### Task to carry out
Your response should consist solely of the lines from the one containing "Regels voor 2026 baren Vettel zorgen: ‘Focus" through the final line of the entries, repeated exactly.

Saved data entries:
---*---

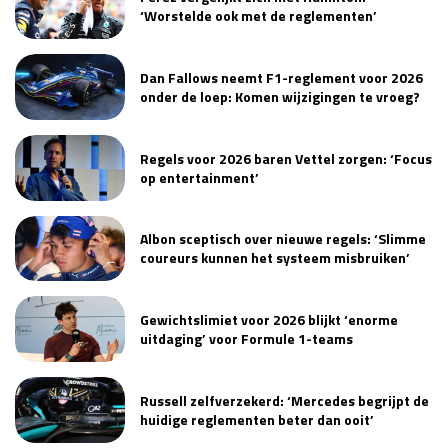
‘Worstelde ook met de reglementen’
Dan Fallows neemt F1-reglement voor 2026
onder de loep: Komen wijzigingen te vroeg?
Regels voor 2026 baren Vettel zorgen: ‘Focus
op entertainment’
Albon sceptisch over nieuwe regels: ‘Slimme
coureurs kunnen het systeem misbruiken’
Gewichtslimiet voor 2026 blijkt ‘enorme
uitdaging’ voor Formule 1-teams
Russell zelfverzekerd: ‘Mercedes begrijpt de
huidige reglementen beter dan ooit’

---*---

### Answer box
Regels voor 2026 baren Vettel zorgen: ‘Focus
op entertainment’
Albon sceptisch over nieuwe regels: ‘Slimme
coureurs kunnen het systeem misbruiken’
Gewichtslimiet voor 2026 blijkt ‘enorme
uitdaging’ voor Formule 1-teams
Russell zelfverzekerd: ‘Mercedes begrijpt de
huidige reglementen beter dan ooit’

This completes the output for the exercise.